A complex set of ideas.

He explores things like:

- the importance of connecting with the real world as opposed to the virtual world or the inner world

- the concept of freedom, not as 'freedom from' but freedom as mastery of areas of agency

- the importance of attention to the world and people out there

- the modern drift to interiority where encounters with the world and unmediated others is seen as a bother, as something risky

- touches on the culture of safety and the 'smooth society' (for lack of a better word)  where there is no conflict, no jagged edges - essentially the tasteless, flavourless corporate culture and culture of school

- the longterm social and psychological effects of our current view that everyone is a self-made person

- how the concept of revolution in the arts in the early 20th century, by throwing out tradition and history of the arts, ended up killing the arts that were being revolutionized - acutally, no surprise when you consider the results of violent social revolutions in the 20th century in Russian and especially China;  the very culture itself is destroyed and replaced by nothing, or by money and consumerism

Worth rereading, maybe even buying.

Tuesday 10 November 2015

Every Man Dies Alone - Hans Falla

A story about Nazi resisters in Berlin during WW2.  Based on a true story.  Falla evokes the pettiness, sadism and egotism of the period, with the SS at the top instilling fear throughout the whole of society, and everyone else either trying to be invisible or curry favour but ratting on others.  An image of a society based on the worst, most destructive attributes of humans, with the criminals and sadists running the show.  Interesting that Communist societies seem to have gone the same route - something about narrow ideology and the opportunities it presents to those who crave power and status.
This is probably a truer portrait of that society than the one presented by Dick in his police mysteries set in that period.  Dick exposes the corruption of the powerful, but he doesn't explore the pettiness, the grinding down of the general population.  Falla does both.

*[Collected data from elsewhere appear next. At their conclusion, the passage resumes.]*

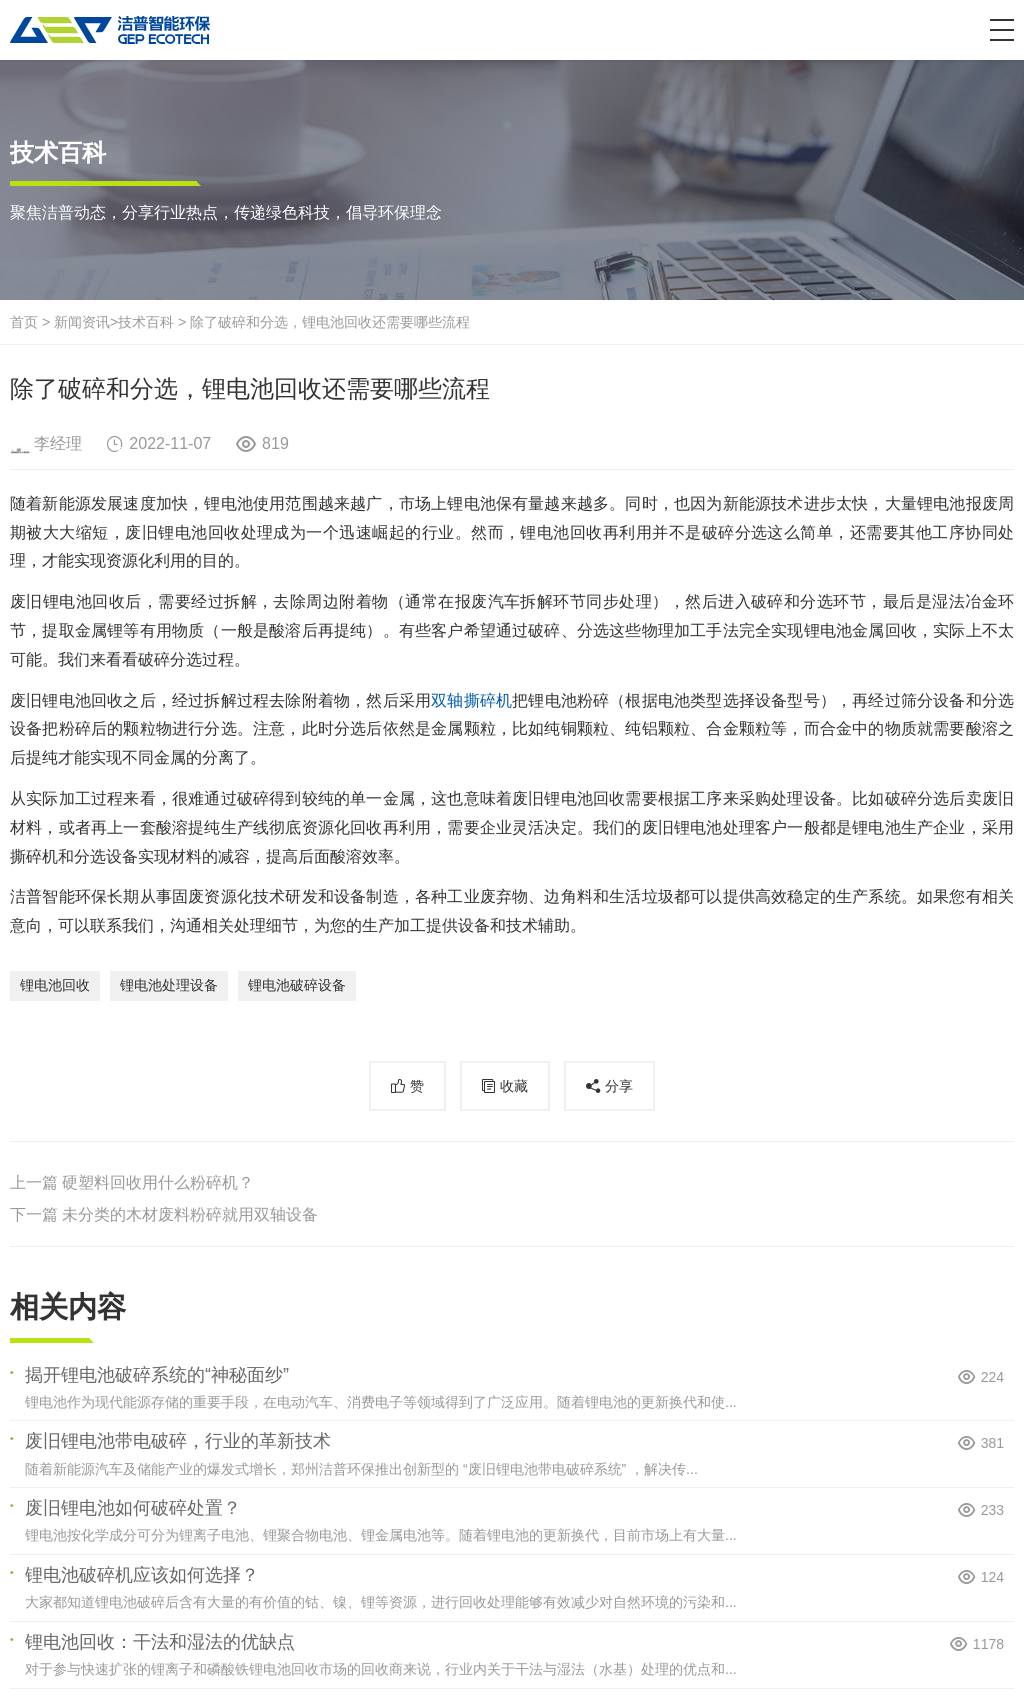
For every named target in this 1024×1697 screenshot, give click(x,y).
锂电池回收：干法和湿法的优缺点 (160, 1642)
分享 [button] (619, 1086)
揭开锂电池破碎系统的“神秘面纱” (157, 1375)
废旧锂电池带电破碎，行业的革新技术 (178, 1441)
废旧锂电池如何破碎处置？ (133, 1508)
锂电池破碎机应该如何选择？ (142, 1575)
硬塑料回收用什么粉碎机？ (158, 1182)
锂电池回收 (55, 985)
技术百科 (146, 322)
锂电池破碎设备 (297, 985)
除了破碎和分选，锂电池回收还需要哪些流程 (330, 322)
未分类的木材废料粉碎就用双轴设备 (190, 1214)
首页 (24, 322)
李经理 (58, 443)
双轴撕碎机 (471, 700)
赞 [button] (417, 1086)
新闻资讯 (82, 322)
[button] (1002, 30)
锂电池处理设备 (169, 985)
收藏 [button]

It is interesting, the "you're either with us or against us" mentality - you don't have to actively act against the regime to be arrested.  It is enough to be passive in the face of it; neither acting for nor against.  Reminds me of Bush's comment after 9/11.

The superior, above-the-law attitude of the police in the story is also reminiscent of the many police incidents with Blacks in the US recently.  There seems to be that same sense of superiority, of limitlessness of power, and of despising the Other.

The Moral Lives of Animals - Dale Peterson

A fascinating book with personal anecdotes and scientific research centred around the presence of such "moral" values as empathy, selflessness, helpfulness, generosity, kindness, fairness etc.  He offers many instances of animals demonstrating this moral attributes that are often seen as originating in religion.  The book presents the case that these traits go way back from an evolutionary point of view as useful behaviours, especially in the context of social animals and animals living in groups.  


Worth rereading as it is impossible to truly appreciate the wealth of information and reflections around this topic in just one read.

A Strangeness in My Mind - Orhan Pamuk

The most beautiful ode to a city I have ever read.  Rich in details of the streets and the lives of ordinary people.  He also weaves the social and political history of Turkey and Istanbul into the background of the story.  It is a sad story, though, a lament for a lost city and a lost way of life, essentially the death of community and human warmth and the triumph of greed and materialism.
Mevlut is a beautiful character, sufi-like.

Well-written as well, with a narrator as well as characters that pop in and give their view of events or other characters in the story.